The viability of EHEC strains of serotype O157:H7 in water microcosms
also declined with time, so that at about 3 months no growth was
detectable by direct plating (Fig. 1b). Here again, small
irregular colonies were observed on the plating medium just
before this time. Incubation of microcosm samples in nutrient-rich
p-TSB enabled reactivation of stressed cells for additional periods
of up to a week. E. coli cannot use ferrioxamines to acquire
iron, and so stressed EHEC cells cannot be resuscitated by
supplementation with ferrioxamine E as in the case of Salmonella.
However, supplementation of p-TSB with the biological antioxidant
Oxyrase resuscitated highly stressed EHEC beyond the time that
incubation in unsupplemented p-TSB no longer gave visible growth
(Fig. 1b).
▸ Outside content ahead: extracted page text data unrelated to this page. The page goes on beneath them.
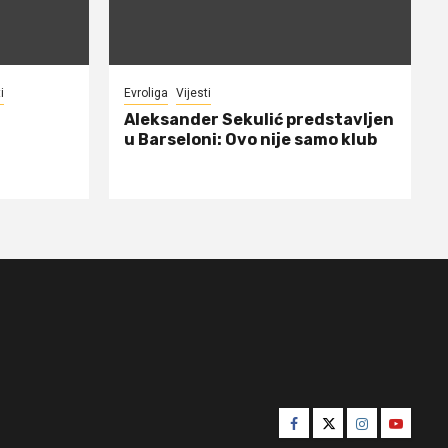
i
Evroliga
Vijesti
Aleksander Sekulić predstavljen
u Barseloni: Ovo nije samo klub
Facebook
Twitter
Instagram
Youtube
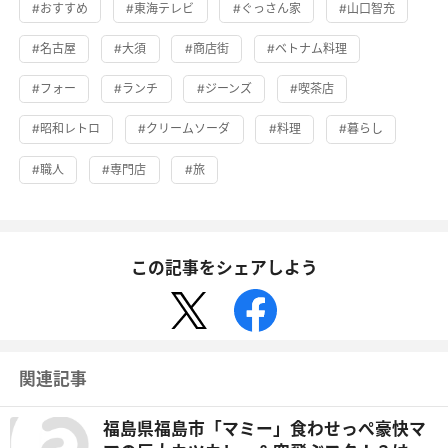
#おすすめ
#東海テレビ
#ぐっさん家
#山口智充
#名古屋
#大須
#商店街
#ベトナム料理
#フォー
#ランチ
#ジーンズ
#喫茶店
#昭和レトロ
#クリームソーダ
#料理
#暮らし
#職人
#専門店
#旅
この記事をシェアしよう
関連記事
福島県福島市「マミー」食わせっぺ豪快マ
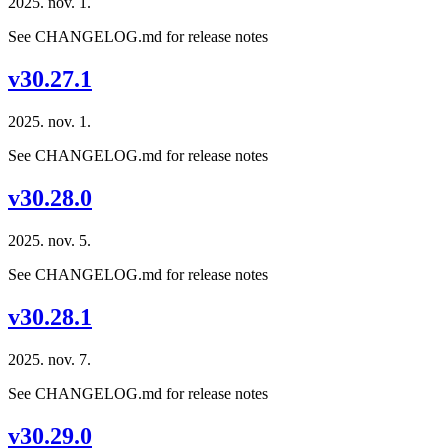
2025. nov. 1.
See CHANGELOG.md for release notes
v30.27.1
2025. nov. 1.
See CHANGELOG.md for release notes
v30.28.0
2025. nov. 5.
See CHANGELOG.md for release notes
v30.28.1
2025. nov. 7.
See CHANGELOG.md for release notes
v30.29.0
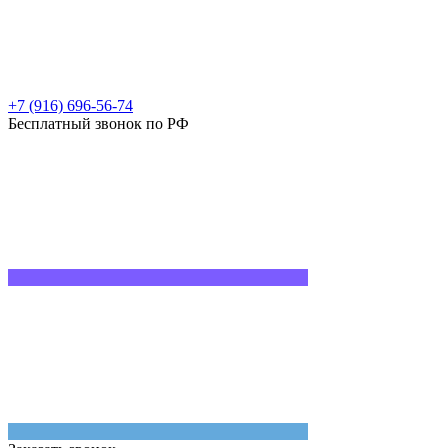
+7 (916) 696-56-74
Бесплатный звонок по РФ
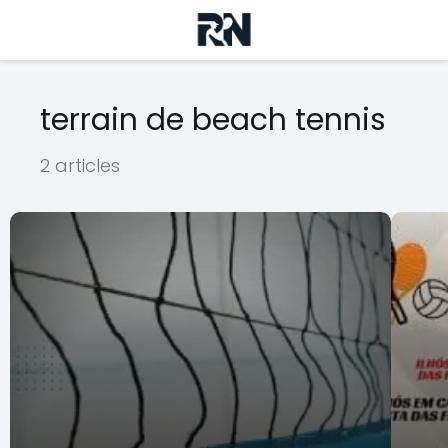
terrain de beach tennis
2 articles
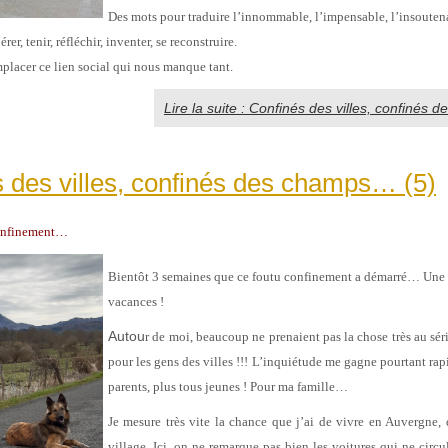
Des mots pour traduire l’innommable, l’impensable, l’insouten
er, tenir, réfléchir, inventer, se reconstruire.
placer ce lien social qui nous manque tant.
Lire la suite : Confinés des villes, confinés
 des villes, confinés des champs… (5)
confinement…
Bientôt 3 semaines que ce foutu confinement a démarré… Une 
vacances !
Autou
r de moi, beaucoup ne prenaient pas la chose très au séri
pour les gens des villes !!! L’inquiétude me gagne pourtant ra
parents, plus tous jeunes ! Pour ma famille…
Je mesure très vite la chance que j’ai de vivre en Auvergne, 
village. Ici, on ne remarque pas bien les voitures qui ne circu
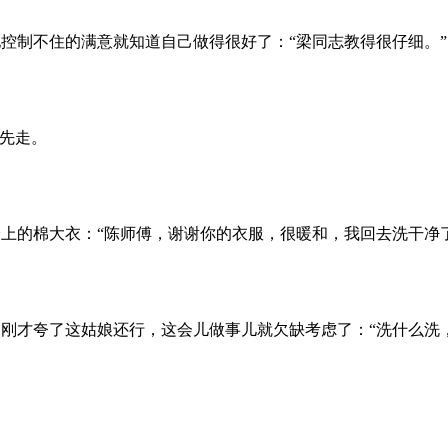
控制不住的满意就知道自己做得很好了：“梁同志教得很仔细。”
先走。
上的棉大衣：“陈师傅，谢谢你的衣服，很暖和，我回去洗干净了
刚才夸了这姑娘还行，这会儿做事儿就欠缺考虑了：“洗什么洗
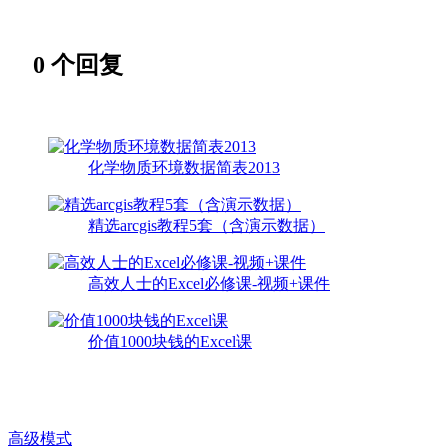
0
个回复
化学物质环境数据简表2013
精选arcgis教程5套（含演示数据）
高效人士的Excel必修课-视频+课件
价值1000块钱的Excel课
高级模式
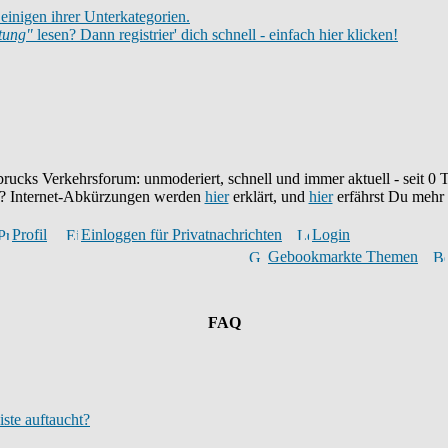
einigen ihrer Unterkategorien.
itung"
lesen? Dann registrier' dich schnell - einfach hier klicken!
brucks Verkehrsforum: unmoderiert, schnell und immer aktuell - seit
0
T
eu? Internet-Abkürzungen werden
hier
erklärt, und
hier
erfährst Du mehr
Profil
Einloggen für Privatnachrichten
Login
Gebookmarkte Themen
FAQ
iste auftaucht?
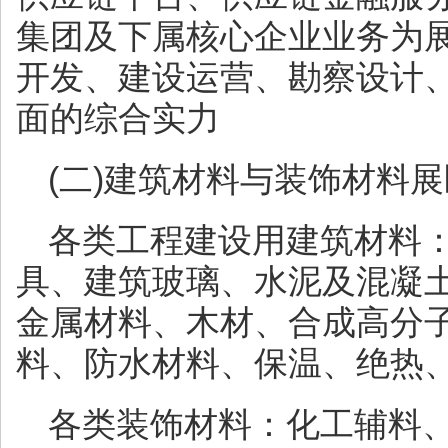
集团及下属核心企业业务为
开发、建设运营、勘察设计
面的综合实力
(二)建筑材料与装饰材料展
各类工程建设用建筑材料
具、建筑玻璃、水泥及混凝
金属材料、木材、合成高分
料、防水材料、保温、绝热
各类装饰材料：化工辅料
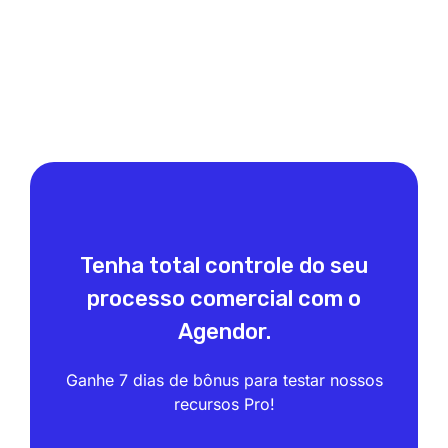
Tenha total controle do seu
processo comercial com o
Agendor.
Ganhe 7 dias de bônus para testar nossos
recursos Pro!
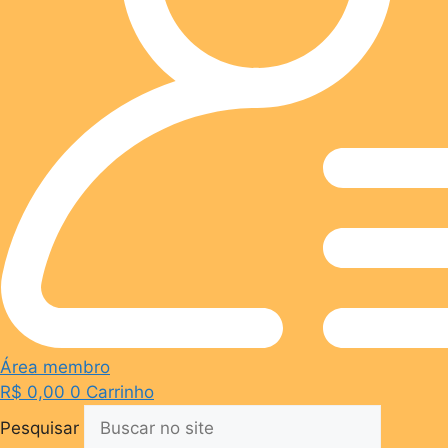
Área membro
R$
0,00
0
Carrinho
Pesquisar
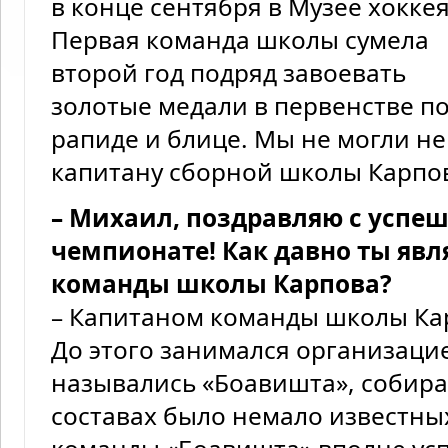
в конце сентября в Музее хоккея
Первая команда школы сумела
второй год подряд завоевать
золотые медали в первенстве по
рапиде и блице. Мы не могли не
капитану сборной школы Карпо
– Михаил, поздравляю с успе
чемпионате! Как давно ты яв
команды школы Карпова?
– Капитаном команды школы Кар
До этого занимался организаци
назывались «Боавишта», собирал
составах было немало известны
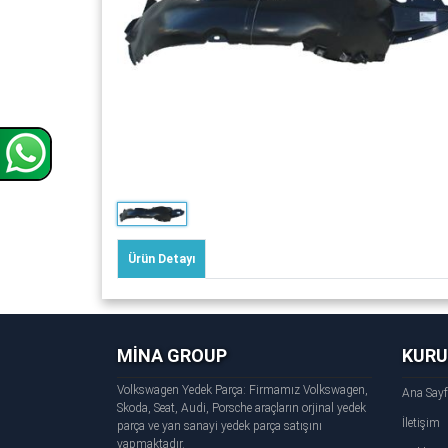
Ürün Detayı
MİNA GROUP
KUR
Volkswagen Yedek Parça: Firmamız Volkswagen,
Ana Say
Skoda, Seat, Audi, Porsche araçların orjinal yedek
İletişim
parça ve yan sanayi yedek parça satışını
yapmaktadır.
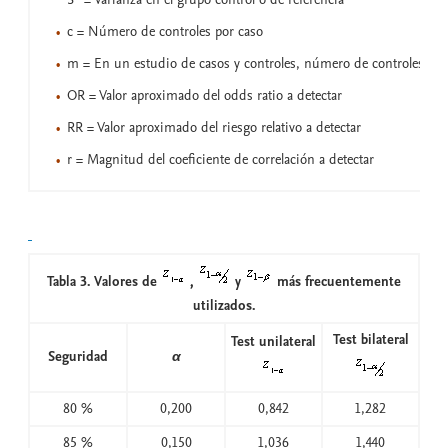
c = Número de controles por caso
m = En un estudio de casos y controles, número de controles
OR = Valor aproximado del odds ratio a detectar
RR = Valor aproximado del riesgo relativo a detectar
r = Magnitud del coeficiente de correlación a detectar
Tabla 3. Valores de
,
y
más frecuentemente
utilizados.
Test bilateral
Test unilateral
Seguridad
α
80 %
0,200
0,842
1,282
85 %
0,150
1,036
1,440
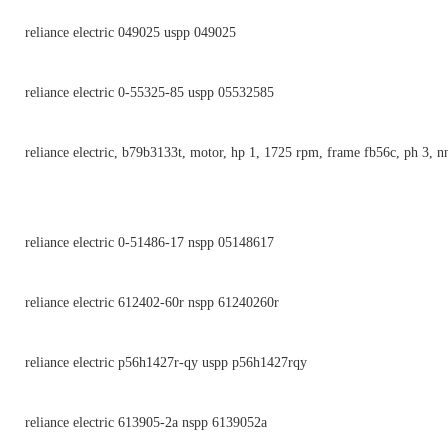
reliance electric 049025 uspp 049025
reliance electric 0-55325-85 uspp 05532585
reliance electric, b79b3133t, motor, hp 1, 1725 rpm, frame fb56c, ph 3, n
reliance electric 0-51486-17 nspp 05148617
reliance electric 612402-60r nspp 61240260r
reliance electric p56h1427r-qy uspp p56h1427rqy
reliance electric 613905-2a nspp 6139052a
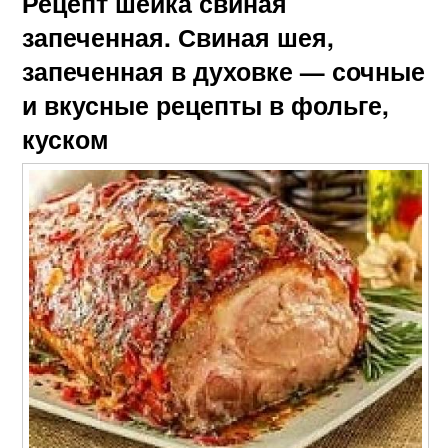
Рецепт шейка свиная
запеченная. Свиная шея,
запеченная в духовке — сочные
и вкусные рецепты в фольге,
куском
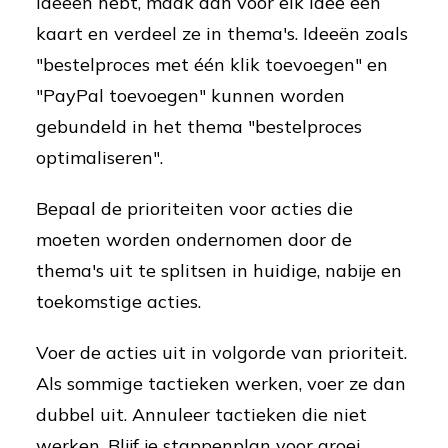
ideeën hebt, maak dan voor elk idee een
kaart en verdeel ze in thema's. Ideeën zoals
"bestelproces met één klik toevoegen" en
"PayPal toevoegen" kunnen worden
gebundeld in het thema "bestelproces
optimaliseren".
Bepaal de prioriteiten voor acties die
moeten worden ondernomen door de
thema's uit te splitsen in huidige, nabije en
toekomstige acties.
Voer de acties uit in volgorde van prioriteit.
Als sommige tactieken werken, voer ze dan
dubbel uit. Annuleer tactieken die niet
werken. Blijf je stappenplan voor groei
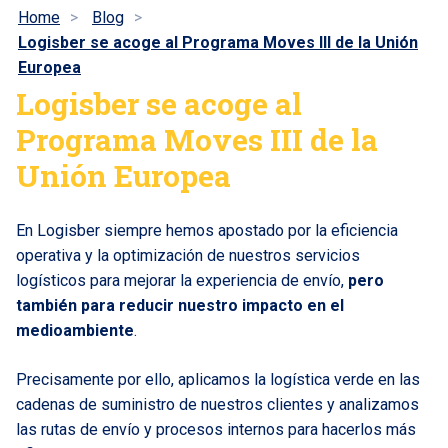
Home
Blog
Logisber se acoge al Programa Moves III de la Unión
Europea
Logisber se acoge al
Programa Moves III de la
Unión Europea
En Logisber siempre hemos apostado por la eficiencia
operativa y la optimización de nuestros servicios
logísticos para mejorar la experiencia de envío,
pero
también para reducir nuestro impacto en el
medioambiente
.
Precisamente por ello, aplicamos la logística verde en las
cadenas de suministro de nuestros clientes y analizamos
las rutas de envío y procesos internos para hacerlos más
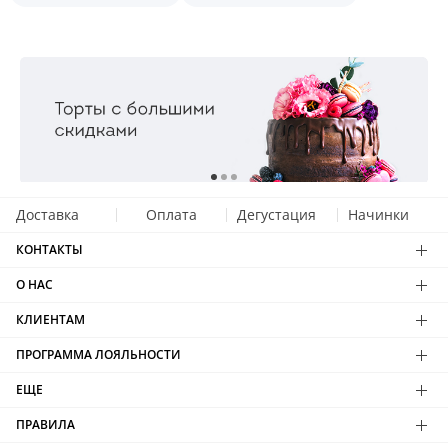
Доставка
Оплата
Дегустация
Начинки
КОНТАКТЫ
О НАС
КЛИЕНТАМ
ПРОГРАММА ЛОЯЛЬНОСТИ
ЕЩЕ
ПРАВИЛА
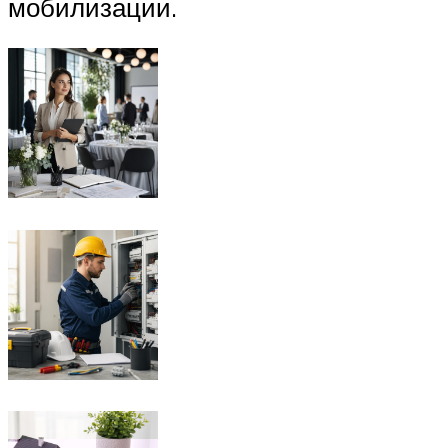
мобилизации.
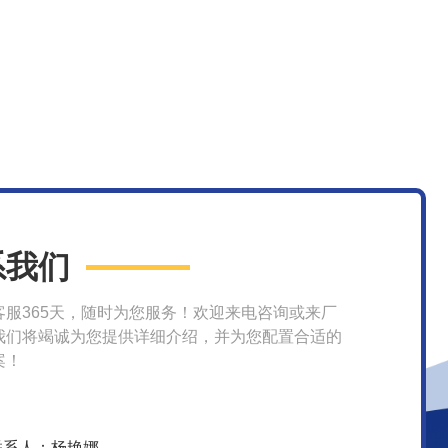
系我们
客服365天，随时为您服务！欢迎来电咨询或来厂
我们将竭诚为您提供详细介绍，并为您配置合适的
案！
联系人：杨艳娜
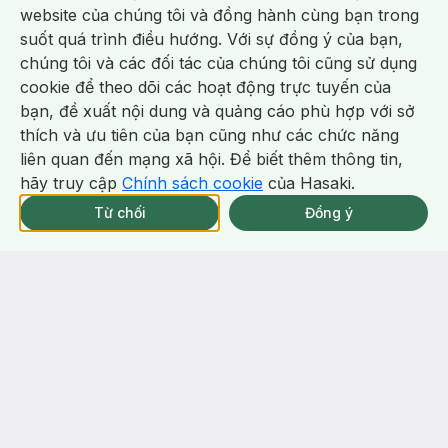
Rodriguez Ambrée EDP 50ml
Very Good Girl Glam EDP 80ml
website của chúng tôi và đồng hành cùng bạn trong
Ambrée Eau De Parfum
Very Good Girl Glam Eau De
suốt quá trình điều hướng. Với sự đồng ý của bạn,
Parfum
25
%
56
%
chúng tôi và các đối tác của chúng tôi cũng sử dụng
cookie để theo dõi các hoạt động trực tuyến của
-
29
%
-
24
%
bạn, đề xuất nội dung và quảng cáo phù hợp với sở
Chat i
thích và ưu tiên của bạn cũng như các chức năng
liên quan đến mạng xã hội. Để biết thêm thông tin,
hãy truy cập
Chính sách cookie
của Hasaki.
Giao Nhanh Miễn Phí 2H.
tại 337 Chi Nhánh (Trễ tặng 100K)
Từ chối
Đồng ý
Thông báo khi có hàng online
1.321.000 ₫
380.000 ₫
1.850.000 ₫
500.000 ₫
Dolce & Gabbana
Narciso Rodriguez
Nước Hoa Nữ Dolce &
[Mini] Nước Hoa Nữ Narciso
Gabbana Dolce Violet EDT
Rodriguez Cristal EDP 10ml
30ml
Dolce Violet Eau De Toilette
Cristal Eau De Parfum
81
%
7
%
-
35
%
-
25
%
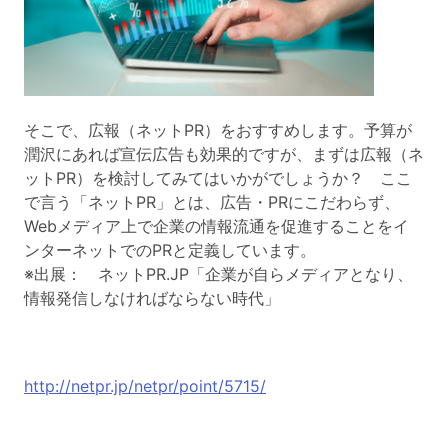
そこで、広報（ネットPR）をおすすめします。予算が
潤沢にあれば宣伝広告も効果的ですが、まずは広報（ネ
ットPR）を検討してみてはいかがでしょうか？ ここ
で言う「ネットPR」とは、広告・PRにこだわらず、
Webメディア上で企業の情報流通を促進することをイ
ンターネットでのPRと定義しています。
※出展： ネットPR.JP「企業が自らメディアとなり、
情報発信しなければならない時代」
http://netpr.jp/netpr/point/5715/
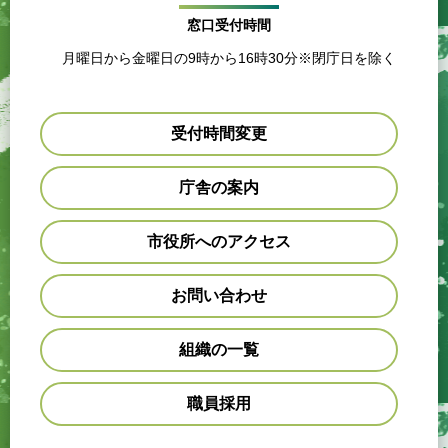
窓口受付時間
月曜日から金曜日の9時から16時30分※閉庁日を除く
受付時間変更
庁舎の案内
市役所へのアクセス
お問い合わせ
組織の一覧
職員採用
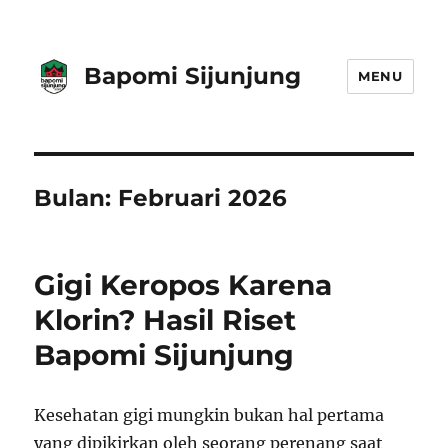
Bapomi Sijunjung
MENU
Bulan:
Februari 2026
Gigi Keropos Karena
Klorin? Hasil Riset
Bapomi Sijunjung
Kesehatan gigi mungkin bukan hal pertama
yang dipikirkan oleh seorang perenang saat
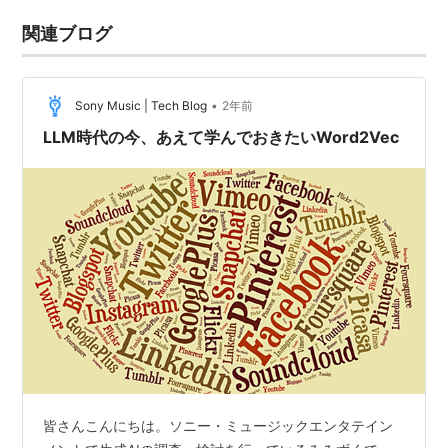
関連ブログ
•
Sony Music | Tech Blog
2年前
LLM時代の今、あえて学んでおきたいWord2Vec
皆さんこんにちは。ソニー・ミュージックエンタテイン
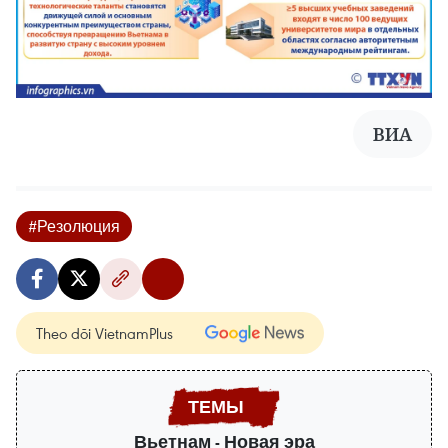
ВИА
#Резолюция
Theo dõi VietnamPlus
Вьетнам - Новая эра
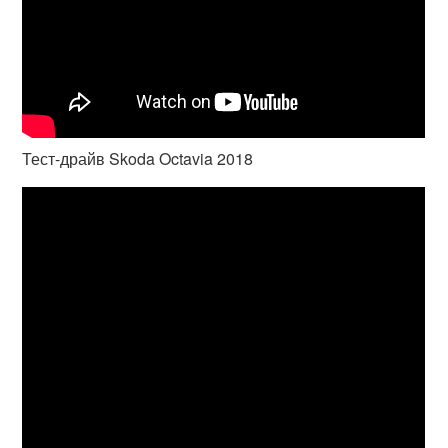
Тест-драйв Skoda Octavia 2018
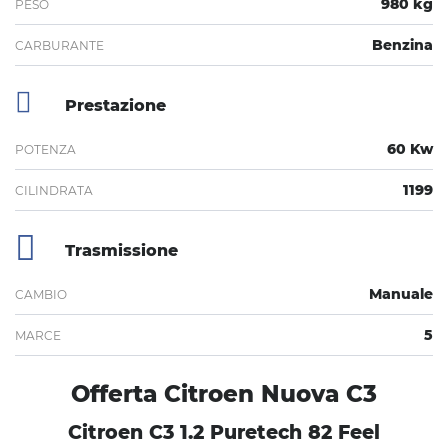
980 kg
PESO
Benzina
CARBURANTE
Prestazione
60 Kw
POTENZA
1199
CILINDRATA
Trasmissione
Manuale
CAMBIO
5
MARCE
Offerta Citroen Nuova C3
Citroen C3 1.2 Puretech 82 Feel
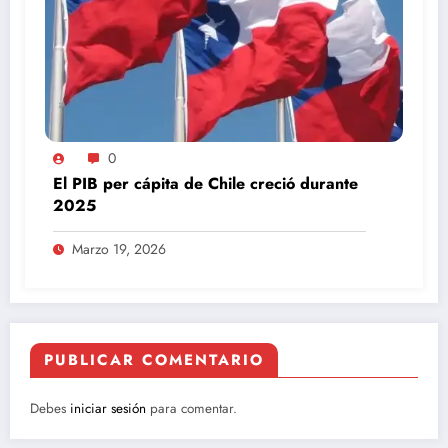
0
El PIB per cápita de Chile creció durante
2025
Marzo 19, 2026
PUBLICAR COMENTARIO
Debes
iniciar sesión
para comentar.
Moreover, supplementation with enterobacterial AI
enabled resuscitation of stressed E. coli O157:H7 cells for
significantly longer periods, in one experiment for as much as
an additional month. In an experiment with EHEC O8:H- strain
97-04951, growth was detectable following AI supplementation of
p-TSB for up to 455 days, compared with only 88 days in the absence
of supplementation (data not shown). In all of these experiments,
EHEC bacteria recovered after resuscitation in AI-supplemented p-TSB
still produced Shiga toxins (data not shown).
Bioscreen analysis of resuscitation of stressed bacteria from water
microcosms.
Because the development of stress in water microcosms is an
essentially random process, prolonged incubation presumably leads to
progressive changes in the proportions of (i) stressed cells that can
be reactivated in liquid culture, (ii) VNC cells that require a
growth supplement (ferrioxamine E, Oxyrase, or enterobacterial AI)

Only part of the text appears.